- Opening Delimiter -
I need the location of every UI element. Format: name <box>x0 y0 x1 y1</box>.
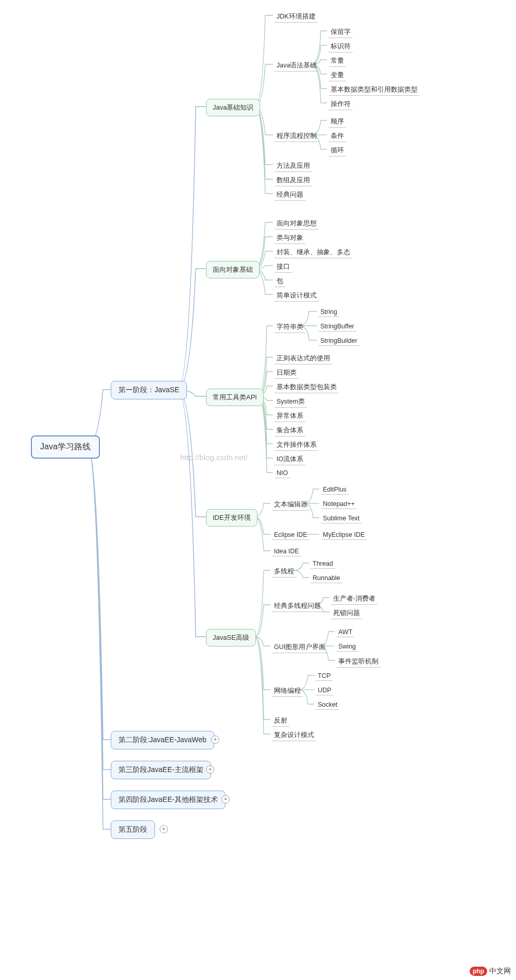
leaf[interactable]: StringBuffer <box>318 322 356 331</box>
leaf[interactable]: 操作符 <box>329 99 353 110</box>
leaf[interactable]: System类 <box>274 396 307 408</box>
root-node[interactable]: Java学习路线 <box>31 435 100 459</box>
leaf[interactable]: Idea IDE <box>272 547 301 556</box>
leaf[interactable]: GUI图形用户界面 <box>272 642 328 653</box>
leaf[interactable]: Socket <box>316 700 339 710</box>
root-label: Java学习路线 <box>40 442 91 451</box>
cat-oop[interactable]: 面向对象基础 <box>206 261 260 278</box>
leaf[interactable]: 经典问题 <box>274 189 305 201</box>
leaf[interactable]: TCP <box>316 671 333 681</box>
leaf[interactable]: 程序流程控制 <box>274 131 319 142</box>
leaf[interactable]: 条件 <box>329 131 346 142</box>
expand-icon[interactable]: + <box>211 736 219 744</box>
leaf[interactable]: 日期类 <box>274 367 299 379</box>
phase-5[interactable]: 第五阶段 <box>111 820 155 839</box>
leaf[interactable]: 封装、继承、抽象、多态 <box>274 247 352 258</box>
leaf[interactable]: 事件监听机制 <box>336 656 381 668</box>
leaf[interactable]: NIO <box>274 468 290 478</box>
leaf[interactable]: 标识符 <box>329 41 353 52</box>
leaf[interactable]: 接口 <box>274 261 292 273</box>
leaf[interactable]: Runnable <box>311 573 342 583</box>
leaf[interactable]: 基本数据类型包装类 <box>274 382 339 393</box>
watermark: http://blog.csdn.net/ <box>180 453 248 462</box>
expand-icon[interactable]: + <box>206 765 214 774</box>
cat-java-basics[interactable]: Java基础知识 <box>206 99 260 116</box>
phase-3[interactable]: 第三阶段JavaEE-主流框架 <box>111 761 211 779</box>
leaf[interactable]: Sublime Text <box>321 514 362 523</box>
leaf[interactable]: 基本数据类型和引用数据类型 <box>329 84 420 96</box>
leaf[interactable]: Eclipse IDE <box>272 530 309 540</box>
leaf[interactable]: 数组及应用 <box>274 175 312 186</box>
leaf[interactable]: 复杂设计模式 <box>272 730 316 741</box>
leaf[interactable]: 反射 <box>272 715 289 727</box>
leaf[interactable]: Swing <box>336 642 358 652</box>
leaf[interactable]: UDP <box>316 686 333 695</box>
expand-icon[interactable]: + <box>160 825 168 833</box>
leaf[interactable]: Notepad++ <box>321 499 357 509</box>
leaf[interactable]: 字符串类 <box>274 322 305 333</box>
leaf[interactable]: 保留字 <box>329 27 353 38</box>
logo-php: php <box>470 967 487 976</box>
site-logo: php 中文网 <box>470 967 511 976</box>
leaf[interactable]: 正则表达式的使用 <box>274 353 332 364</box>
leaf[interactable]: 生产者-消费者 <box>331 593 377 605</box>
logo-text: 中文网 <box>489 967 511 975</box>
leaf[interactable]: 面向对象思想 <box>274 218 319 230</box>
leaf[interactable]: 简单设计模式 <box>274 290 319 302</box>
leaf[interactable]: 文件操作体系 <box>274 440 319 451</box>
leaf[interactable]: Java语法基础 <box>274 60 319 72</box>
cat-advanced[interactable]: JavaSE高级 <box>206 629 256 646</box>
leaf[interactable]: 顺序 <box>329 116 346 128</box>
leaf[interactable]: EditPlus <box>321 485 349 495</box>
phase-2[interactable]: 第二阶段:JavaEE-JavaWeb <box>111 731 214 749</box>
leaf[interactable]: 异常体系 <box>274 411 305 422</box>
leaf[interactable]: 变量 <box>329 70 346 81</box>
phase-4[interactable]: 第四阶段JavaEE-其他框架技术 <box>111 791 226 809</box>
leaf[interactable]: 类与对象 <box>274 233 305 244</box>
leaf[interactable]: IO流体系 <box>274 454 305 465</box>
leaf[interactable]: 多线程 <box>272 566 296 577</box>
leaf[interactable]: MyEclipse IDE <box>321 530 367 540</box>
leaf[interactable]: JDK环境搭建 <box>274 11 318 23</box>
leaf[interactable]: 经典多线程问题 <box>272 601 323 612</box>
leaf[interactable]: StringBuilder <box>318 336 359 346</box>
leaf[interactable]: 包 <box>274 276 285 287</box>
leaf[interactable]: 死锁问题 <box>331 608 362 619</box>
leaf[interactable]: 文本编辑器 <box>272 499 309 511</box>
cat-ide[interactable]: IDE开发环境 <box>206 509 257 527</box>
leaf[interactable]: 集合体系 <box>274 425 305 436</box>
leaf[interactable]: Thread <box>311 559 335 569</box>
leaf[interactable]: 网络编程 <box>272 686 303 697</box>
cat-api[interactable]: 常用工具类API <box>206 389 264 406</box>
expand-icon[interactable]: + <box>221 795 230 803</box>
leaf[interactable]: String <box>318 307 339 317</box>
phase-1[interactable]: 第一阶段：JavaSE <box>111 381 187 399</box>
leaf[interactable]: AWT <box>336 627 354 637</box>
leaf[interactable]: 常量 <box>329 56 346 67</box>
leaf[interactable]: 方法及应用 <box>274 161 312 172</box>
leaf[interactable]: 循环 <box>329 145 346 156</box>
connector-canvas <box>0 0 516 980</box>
- Closing Delimiter -
* EXERCISE GOAL
Could you set down every entry again exactly as written, leaving out any pictures?

* TASK SOLUTION
I need the location of every UI element. Format: name <box>x0 y0 x1 y1</box>.
leaf[interactable]: StringBuffer <box>318 322 356 331</box>
leaf[interactable]: 操作符 <box>329 99 353 110</box>
leaf[interactable]: System类 <box>274 396 307 408</box>
root-node[interactable]: Java学习路线 <box>31 435 100 459</box>
leaf[interactable]: Idea IDE <box>272 547 301 556</box>
leaf[interactable]: GUI图形用户界面 <box>272 642 328 653</box>
leaf[interactable]: Socket <box>316 700 339 710</box>
root-label: Java学习路线 <box>40 442 91 451</box>
cat-oop[interactable]: 面向对象基础 <box>206 261 260 278</box>
leaf[interactable]: 经典问题 <box>274 189 305 201</box>
leaf[interactable]: TCP <box>316 671 333 681</box>
leaf[interactable]: 程序流程控制 <box>274 131 319 142</box>
leaf[interactable]: 条件 <box>329 131 346 142</box>
expand-icon[interactable]: + <box>211 736 219 744</box>
leaf[interactable]: 日期类 <box>274 367 299 379</box>
phase-5[interactable]: 第五阶段 <box>111 820 155 839</box>
leaf[interactable]: 封装、继承、抽象、多态 <box>274 247 352 258</box>
leaf[interactable]: 事件监听机制 <box>336 656 381 668</box>
leaf[interactable]: NIO <box>274 468 290 478</box>
leaf[interactable]: 标识符 <box>329 41 353 52</box>
leaf[interactable]: 接口 <box>274 261 292 273</box>
leaf[interactable]: Runnable <box>311 573 342 583</box>
leaf[interactable]: 基本数据类型包装类 <box>274 382 339 393</box>
watermark: http://blog.csdn.net/ <box>180 453 248 462</box>
expand-icon[interactable]: + <box>206 765 214 774</box>
cat-java-basics[interactable]: Java基础知识 <box>206 99 260 116</box>
phase-3[interactable]: 第三阶段JavaEE-主流框架 <box>111 761 211 779</box>
leaf[interactable]: Sublime Text <box>321 514 362 523</box>
leaf[interactable]: 基本数据类型和引用数据类型 <box>329 84 420 96</box>
leaf[interactable]: Eclipse IDE <box>272 530 309 540</box>
leaf[interactable]: 数组及应用 <box>274 175 312 186</box>
leaf[interactable]: 复杂设计模式 <box>272 730 316 741</box>
leaf[interactable]: 反射 <box>272 715 289 727</box>
leaf[interactable]: Swing <box>336 642 358 652</box>
leaf[interactable]: UDP <box>316 686 333 695</box>
expand-icon[interactable]: + <box>160 825 168 833</box>
leaf[interactable]: Notepad++ <box>321 499 357 509</box>
leaf[interactable]: 字符串类 <box>274 322 305 333</box>
leaf[interactable]: 保留字 <box>329 27 353 38</box>
logo-php: php <box>470 967 487 976</box>
site-logo: php 中文网 <box>470 967 511 976</box>
leaf[interactable]: 正则表达式的使用 <box>274 353 332 364</box>
leaf[interactable]: 生产者-消费者 <box>331 593 377 605</box>
logo-text: 中文网 <box>489 967 511 975</box>
leaf[interactable]: 面向对象思想 <box>274 218 319 230</box>
leaf[interactable]: 简单设计模式 <box>274 290 319 302</box>
leaf[interactable]: 文件操作体系 <box>274 440 319 451</box>
leaf[interactable]: Java语法基础 <box>274 60 319 72</box>
cat-advanced[interactable]: JavaSE高级 <box>206 629 256 646</box>
leaf[interactable]: 顺序 <box>329 116 346 128</box>
leaf[interactable]: EditPlus <box>321 485 349 495</box>
phase-2[interactable]: 第二阶段:JavaEE-JavaWeb <box>111 731 214 749</box>
leaf[interactable]: 异常体系 <box>274 411 305 422</box>
leaf[interactable]: 变量 <box>329 70 346 81</box>
phase-4[interactable]: 第四阶段JavaEE-其他框架技术 <box>111 791 226 809</box>
leaf[interactable]: 类与对象 <box>274 233 305 244</box>
leaf[interactable]: IO流体系 <box>274 454 305 465</box>
leaf[interactable]: 多线程 <box>272 566 296 577</box>
leaf[interactable]: MyEclipse IDE <box>321 530 367 540</box>
leaf[interactable]: JDK环境搭建 <box>274 11 318 23</box>
leaf[interactable]: 经典多线程问题 <box>272 601 323 612</box>
leaf[interactable]: StringBuilder <box>318 336 359 346</box>
leaf[interactable]: 包 <box>274 276 285 287</box>
leaf[interactable]: 死锁问题 <box>331 608 362 619</box>
leaf[interactable]: 文本编辑器 <box>272 499 309 511</box>
cat-ide[interactable]: IDE开发环境 <box>206 509 257 527</box>
leaf[interactable]: 集合体系 <box>274 425 305 436</box>
leaf[interactable]: Thread <box>311 559 335 569</box>
leaf[interactable]: 网络编程 <box>272 686 303 697</box>
cat-api[interactable]: 常用工具类API <box>206 389 264 406</box>
expand-icon[interactable]: + <box>221 795 230 803</box>
leaf[interactable]: String <box>318 307 339 317</box>
phase-1[interactable]: 第一阶段：JavaSE <box>111 381 187 399</box>
leaf[interactable]: AWT <box>336 627 354 637</box>
leaf[interactable]: 常量 <box>329 56 346 67</box>
leaf[interactable]: 方法及应用 <box>274 161 312 172</box>
leaf[interactable]: 循环 <box>329 145 346 156</box>
connector-canvas <box>0 0 516 980</box>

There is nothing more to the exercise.